* Problem description: The answer must be an exact printing of every record below, with the pictures omitted.
[[ Source information, beginning ]]
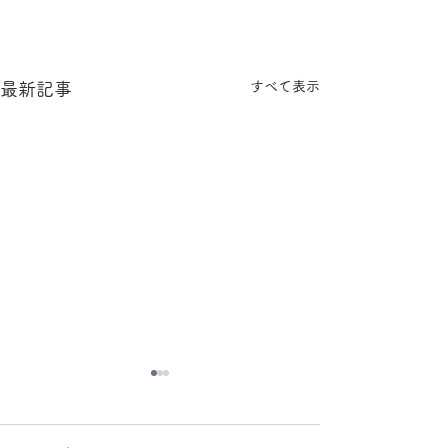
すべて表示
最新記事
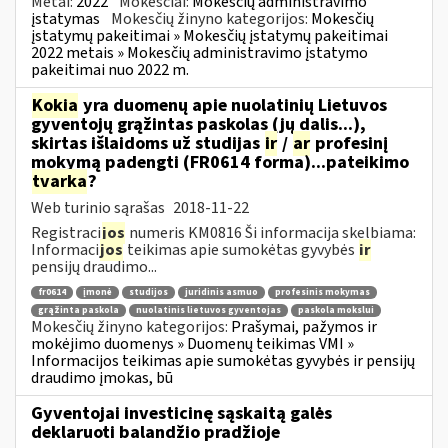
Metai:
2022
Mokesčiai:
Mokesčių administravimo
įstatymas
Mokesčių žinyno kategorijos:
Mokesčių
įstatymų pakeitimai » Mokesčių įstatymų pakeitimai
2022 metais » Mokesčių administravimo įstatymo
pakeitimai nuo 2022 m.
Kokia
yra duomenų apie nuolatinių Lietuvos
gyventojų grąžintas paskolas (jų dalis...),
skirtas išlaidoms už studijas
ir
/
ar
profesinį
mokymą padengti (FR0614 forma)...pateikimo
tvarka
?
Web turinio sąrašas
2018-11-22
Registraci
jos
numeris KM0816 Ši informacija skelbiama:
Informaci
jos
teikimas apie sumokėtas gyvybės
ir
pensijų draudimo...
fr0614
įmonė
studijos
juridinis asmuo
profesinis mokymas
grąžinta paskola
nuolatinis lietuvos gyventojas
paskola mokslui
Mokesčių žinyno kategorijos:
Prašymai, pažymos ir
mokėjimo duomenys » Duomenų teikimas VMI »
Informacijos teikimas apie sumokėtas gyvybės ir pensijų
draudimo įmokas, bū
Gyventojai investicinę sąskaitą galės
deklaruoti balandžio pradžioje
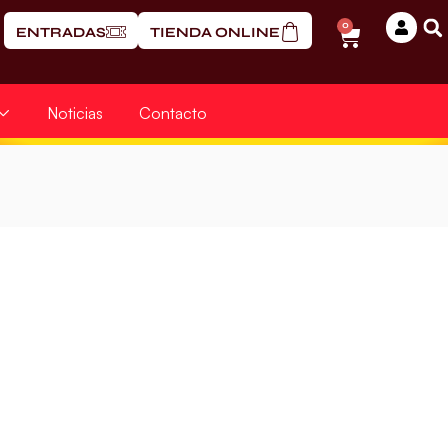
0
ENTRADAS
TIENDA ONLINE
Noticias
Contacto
[[ Source information, end ]]
* Solution to the exercise:
すべて表示
最新記事
Metai:
2022
Mokesčiai:
Mokesčių administravimo
įstatymas
Mokesčių žinyno kategorijos:
Mokesčių
įstatymų pakeitimai » Mokesčių įstatymų pakeitimai
2022 metais » Mokesčių administravimo įstatymo
pakeitimai nuo 2022 m.
Kokia
yra duomenų apie nuolatinių Lietuvos
gyventojų grąžintas paskolas (jų dalis...),
skirtas išlaidoms už studijas
ir
/
ar
profesinį
mokymą padengti (FR0614 forma)...pateikimo
tvarka
?
Web turinio sąrašas
2018-11-22
Registraci
jos
numeris KM0816 Ši informacija skelbiama:
Informaci
jos
teikimas apie sumokėtas gyvybės
ir
pensijų draudimo...
fr0614
įmonė
studijos
juridinis asmuo
profesinis mokymas
grąžinta paskola
nuolatinis lietuvos gyventojas
paskola mokslui
Mokesčių žinyno kategorijos:
Prašymai, pažymos ir
mokėjimo duomenys » Duomenų teikimas VMI »
Informacijos teikimas apie sumokėtas gyvybės ir pensijų
draudimo įmokas, bū
Gyventojai investicinę sąskaitą galės
deklaruoti balandžio pradžioje
0
ENTRADAS
TIENDA ONLINE
Noticias
Contacto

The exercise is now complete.